Liel Leibovitz is editor at large for Tablet. Everything he writes is worth reading. His City Journal column “Anti-Semitism Is a National Security Threat” takes up a question that has been on my mind. What is to be done about the millions of imported Nazis in our midst? His column is difficult to excerpt and this excerpt is too long, but consider this:
How should we amend our immigration policies to account for national security? The question was revitalized, with incendiary energy, in the aftermath of former president Trump’s Executive Order 13769, titled Protecting the Nation from Foreign Terrorist Entry into the United States but dubbed by the media the Muslim ban. And it was raised again more recently in the aftermath of the United States’s disastrous withdrawal from Afghanistan, with the Biden administration urging Congress to allow tens of thousands of Afghan refugees—only a tiny portion of whom, by the White House’s own admission, have actively assisted the American military as interpreters or otherwise—to receive their green cards in a dramatically expedited, one-year process. These two actions, both jarring, bookend our debate over immigration and national security and serve as an urgent reminder that it’s high time to re-engage in a detailed conversation about America’s priorities, needs, and challenges when it comes to absorbing more immigrants, and set the necessary measures in place to reduce risks of future attacks.
But even the most stringent restrictions tomorrow will have little or no impact on those who entered yesterday. Which brings us back to anti-Semitism.
Many terrorists from the past decade, including the Boston marathon bomber and San Bernardino shooter, were radicalized by developments in the Middle East. They were variously obsessed by the Syrian civil war, the battle with the Islamic State, and the wars in Iraq and Afghanistan.
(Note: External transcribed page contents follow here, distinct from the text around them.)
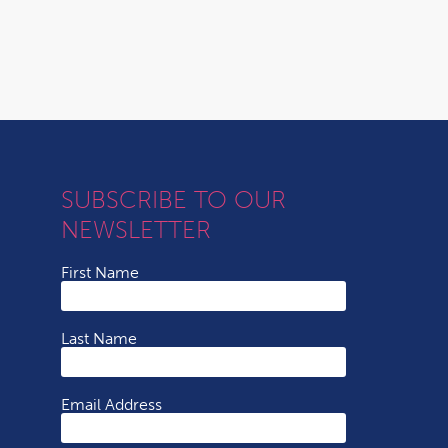
SUBSCRIBE TO OUR
NEWSLETTER
First Name
Last Name
Email Address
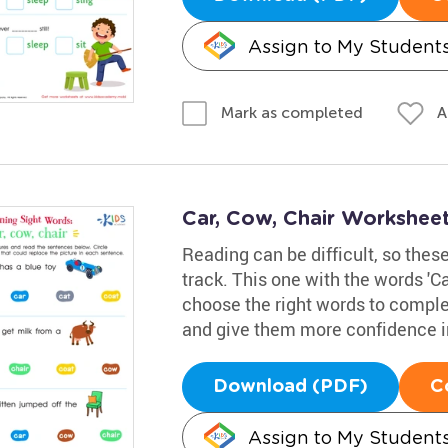
Assign to My Student
A
Mark as completed
Car, Cow, Chair Workshee
Reading can be difficult, so thes
track. This one with the words 'Car
choose the right words to complet
and give them more confidence i
Download (PDF)
C
Assign to My Student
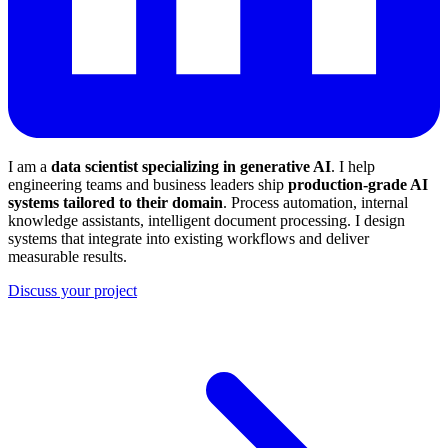
I am a
data scientist specializing in generative AI
. I help
engineering teams and business leaders ship
production-grade AI
systems tailored to their domain
. Process automation, internal
knowledge assistants, intelligent document processing. I design
systems that integrate into existing workflows and deliver
measurable results.
Discuss your project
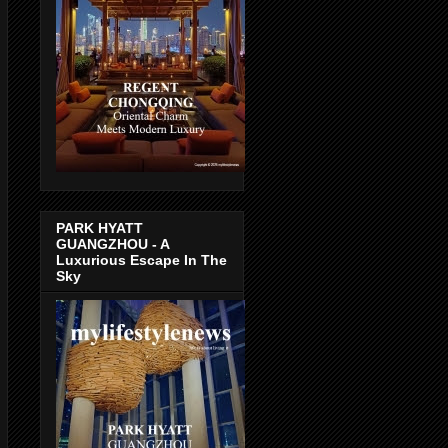
PARK HYATT
GUANGZHOU - A
Luxurious Escape In The
Sky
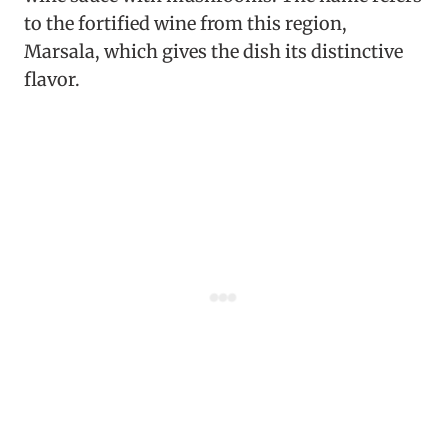
to the fortified wine from this region,
Marsala, which gives the dish its distinctive
flavor.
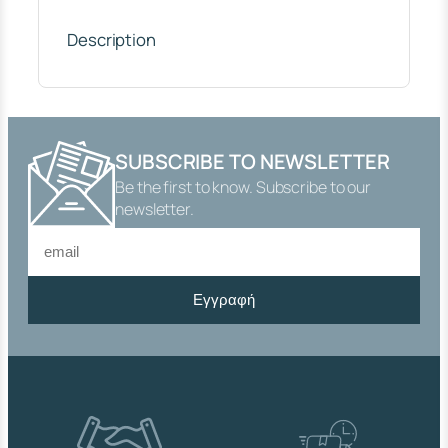
K
"
Description
2
"
,
F
U
L
SUBSCRIBE TO NEWSLETTER
L
Be the first to know. Subscribe to our
F
L
newsletter.
O
W
,
N
Εγγραφή
I
C
K
E
L
-
P
L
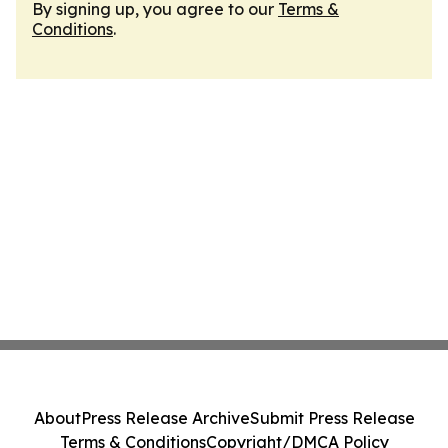
By signing up, you agree to our
Terms &
Conditions
.
About
Press Release Archive
Submit Press Release
Terms & Conditions
Copyright/DMCA Policy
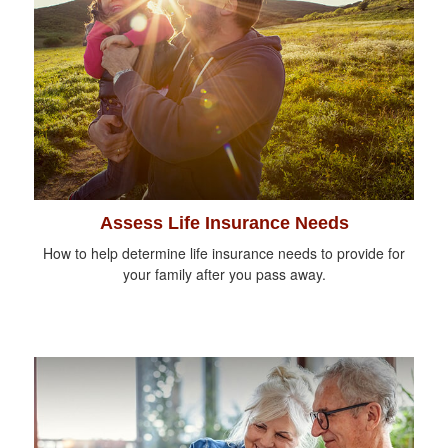
Assess Life Insurance Needs
How to help determine life insurance needs to provide for
your family after you pass away.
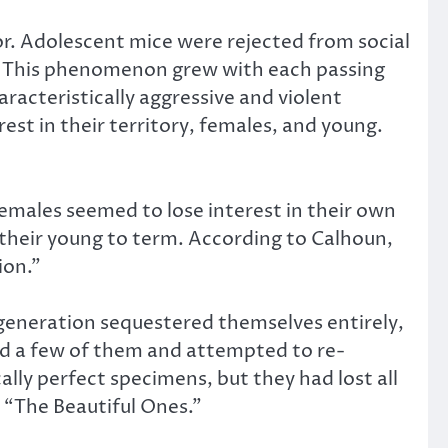
or. Adolescent mice were rejected from social
ve. This phenomenon grew with each passing
racteristically aggressive and violent
est in their territory, females, and young.
females seemed to lose interest in their own
y their young to term. According to Calhoun,
ion.”
l generation sequestered themselves entirely,
ed a few of them and attempted to re-
lly perfect specimens, but they had lost all
 “The Beautiful Ones.”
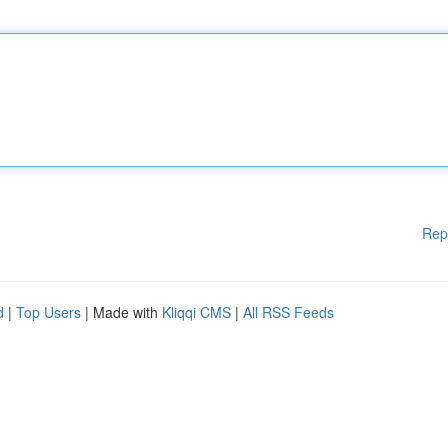
Rep
d
|
Top Users
| Made with
Kliqqi CMS
|
All RSS Feeds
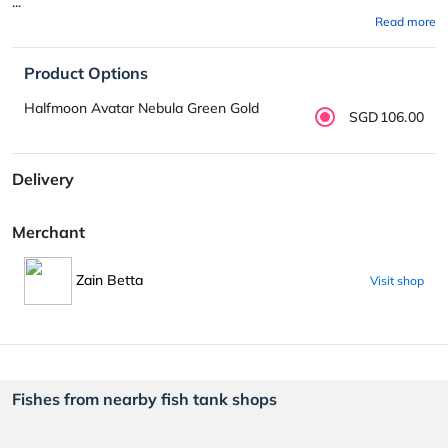
...
Read more
Product Options
Halfmoon Avatar Nebula Green Gold
SGD106.00
Delivery
Merchant
Zain Betta
Visit shop
Fishes from nearby fish tank shops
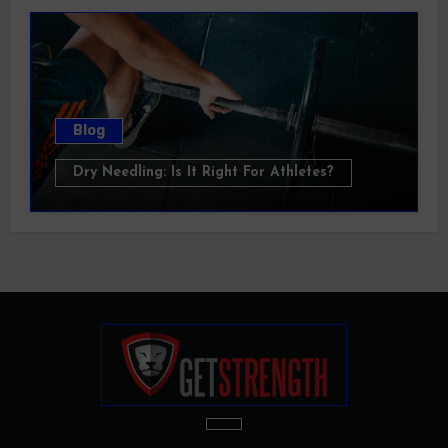
Blog
Dry Needling: Is It Right For Athletes?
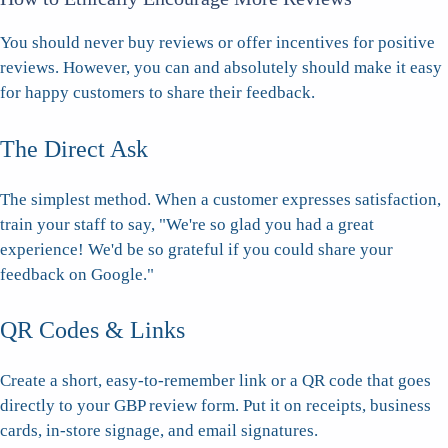
You should never buy reviews or offer incentives for positive
reviews. However, you can and absolutely should make it easy
for happy customers to share their feedback.
The Direct Ask
The simplest method. When a customer expresses satisfaction,
train your staff to say, "We're so glad you had a great
experience! We'd be so grateful if you could share your
feedback on Google."
QR Codes & Links
Create a short, easy-to-remember link or a QR code that goes
directly to your GBP review form. Put it on receipts, business
cards, in-store signage, and email signatures.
They were plugged into online incitement streams that today have only grown stronger. The incendiary content today targets not only Israelis and Jews but also America, and it’s available not only on clandestine websites but in college and high school classrooms, on the airwaves, and in the streets, thanks to the prevalence of critical race theory and DEI.
American public life these days is a tinderbox; Jew haters are stuffing it with more and more dry rage. It hardly takes a national security expert to speculate that the smallest spark could provoke those who, for now, amuse themselves merely with trying to break down the doors and storm New York’s Grand Central Terminal.
Even if we had the means to crack down on every self-styled American Arafat, anyone who lived through the years following the passing of the Patriot Act knows that giving the government more tools to surveil and spy on citizens is never the right prescription for a free and robust society. Nor do we have any other perfect blades in our arsenal. Florida governor and presidential candidate Ron DeSantis’s promise, echoed by other prominent Republican lawmakers, to rescind the visa of any foreign student who supports Hamas is a solid first step. But even if executed robustly, such a measure would do nothing to stop another citizen from committing another attack.
Which leads us to expatriation, or stripping Americans of their citizenship, a measure with a surprisingly long history. In one early case, Macenzie v. Hare, the Supreme Court in 1915 found that the plaintiff, a California woman married to a Scottish man, had voluntarily renounced her citizenship as per the Expatriation Act of 1907. “The identity of husband and wife,” the court found, “is an ancient principle of our jurisdiction, and is still retained notwithstanding much relaxation thereof; and while it has purpose, if not necessity, in domestic policy, it has greater purpose, and possibly greater necessity, in international policy.” In other words, expatriation was recognized as a perfectly legitimate tool with which to further policy goals.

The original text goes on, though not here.